Pekanbaru, (ANTARA) - Badan Penanggulangan Bencana Daerah dan Pemadam Kebakaran (BPBD Damkar) Riau mewaspadai kenaikan debit air pada Sungai Subayang yang alirannya menuju ke Sungai Kampar, dengan meningkatkan statusnya menjadi Awas.
Kepala BPBD Damkar Riau M Edy Afrizal mengatakan status Awas tersebut ditetapkan usai ia mendapatkan laporan bahwa kondisi Sungai Subayang yang ada di Kecamatan Kampar Kiri, Kabupaten Kampar, debit airnya mulai mengalami kenaikan.
"Kami minta masyarakat untuk dapat meningkatkan kewaspadaan terhadap potensi bencana banjir akibat luapan Sungai Subayang tersebut,” katanya di Pekanbaru, Senin.
Atas status Awas yang sudah terjadi di Sungai Subayang tersebut, pihaknya juga terus berkoordinasi dengan pemerintah setempat.
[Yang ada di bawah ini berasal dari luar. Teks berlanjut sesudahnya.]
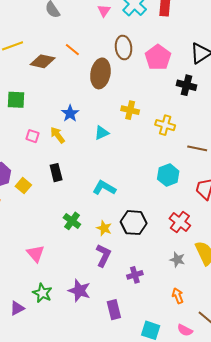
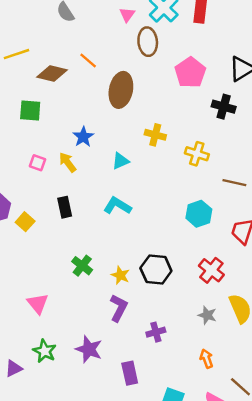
brown ellipse: (124, 48) -> (148, 42), moved
green square: (16, 100) -> (30, 111), moved
cyan L-shape: (104, 188) -> (117, 206), moved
Begitu juga masyarakat yang berada di sekitar aliran sungai tersebut agar dapat meningkatkan kewaspadaan.
Diketahui Sungai Subayangmerupakan anak Sungai Kampar Kiri selanjutnya akan mengalir ke Sungai Kampar. Sementara di Kampar Kanan, pihak Pembangkit Listrik Tenaga Air Koto Panjang juga telah membuka pintu pelimpah sehingga menyebabkan tinggi air meningkat.
Manajemen PLTA Kotopanjang telah membuka dua pintu pelimpah setinggi 50 centimeter. Dengan begitu diperkirakan permukaan air Sungai Kampar naik sekitar 20 hingga 30 cm dari ketinggian sebelum pintu dibuka.
Namun begitu untuk kondisi Sungai Kampar, BPBD Riau hingga saat ini mengaku belum mendapatkan laporan adanya banjir yang disebabkan meluapnya sungai tersebut. Akan tetapi sebagai antisipasi, pihaknya juga sudah memberikan bantuan berupa bahan pokok sebagai cadangan.
“Kami sudah kirimkan bantuan ke Kampar sebagai cadangan, memang belum didistribusikan ke masyarakat karena masih sebagai stok,” paparnya.